• About this exercise
Would you go through the records below and copy each line with the string "新しいタブで開く"?

• Source material
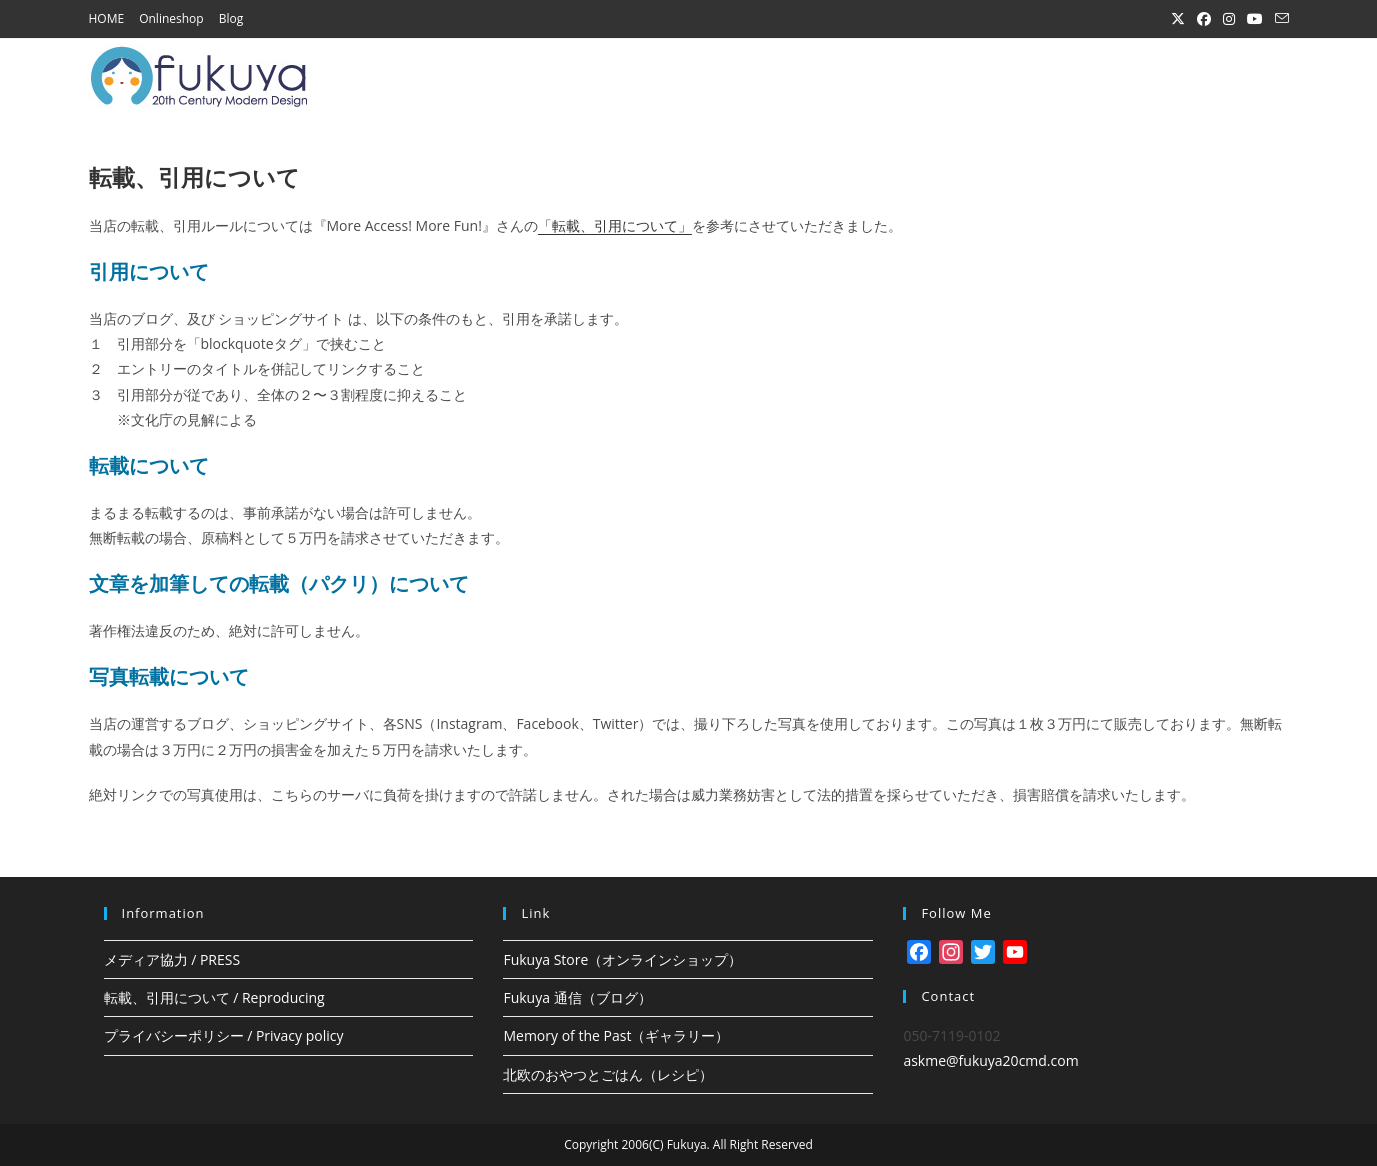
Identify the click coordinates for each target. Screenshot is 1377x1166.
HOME (107, 18)
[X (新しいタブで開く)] (1178, 19)
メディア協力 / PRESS (172, 959)
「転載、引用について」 (615, 225)
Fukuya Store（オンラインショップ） (622, 959)
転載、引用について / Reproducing (214, 997)
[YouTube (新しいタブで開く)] (1255, 19)
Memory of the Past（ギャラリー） (616, 1035)
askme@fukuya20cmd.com (990, 1060)
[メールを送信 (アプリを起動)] (1279, 19)
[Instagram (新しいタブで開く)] (1229, 19)
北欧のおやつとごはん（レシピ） (608, 1074)
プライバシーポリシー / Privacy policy (224, 1035)
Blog (231, 18)
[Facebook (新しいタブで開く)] (1204, 19)
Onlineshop (171, 18)
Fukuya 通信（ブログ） (577, 997)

• Answer area
[X (新しいタブで開く)] (1178, 19)
[YouTube (新しいタブで開く)] (1255, 19)
[Instagram (新しいタブで開く)] (1229, 19)
[Facebook (新しいタブで開く)] (1204, 19)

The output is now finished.